AIM OF THE TASK> Where a record holds a picture, leave the picture out; otherwise repeat every record exactly.

DATA TO PROCESS>
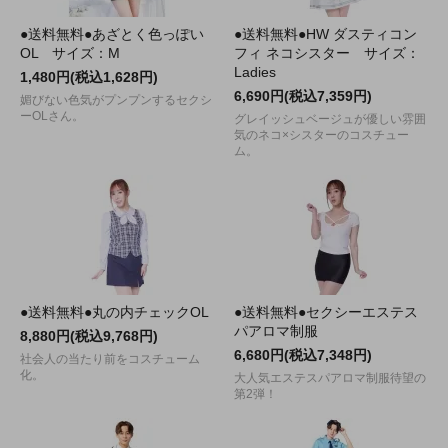
●送料無料●あざとく色っぽい
●送料無料●HW ダスティコン
OL サイズ：M
フィ ネコシスター サイズ：
Ladies
1,480円(税込1,628円)
6,690円(税込7,359円)
媚びない色気がプンプンするセクシ
ーOLさん。
グレイッシュベージュが優しい雰囲
気のネコ×シスターのコスチュー
ム。
●送料無料●丸の内チェックOL
●送料無料●セクシーエステス
パアロマ制服
8,880円(税込9,768円)
6,680円(税込7,348円)
社会人の当たり前をコスチューム
化。
大人気エステスパアロマ制服待望の
第2弾！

EXERCISE OUTPUT>
●送料無料●あざとく色っぽい
●送料無料●HW ダスティコン
OL サイズ：M
フィ ネコシスター サイズ：
Ladies
1,480円(税込1,628円)
6,690円(税込7,359円)
媚びない色気がプンプンするセクシ
ーOLさん。
グレイッシュベージュが優しい雰囲
気のネコ×シスターのコスチュー
ム。
●送料無料●丸の内チェックOL
●送料無料●セクシーエステス
パアロマ制服
8,880円(税込9,768円)
6,680円(税込7,348円)
社会人の当たり前をコスチューム
化。
大人気エステスパアロマ制服待望の
第2弾！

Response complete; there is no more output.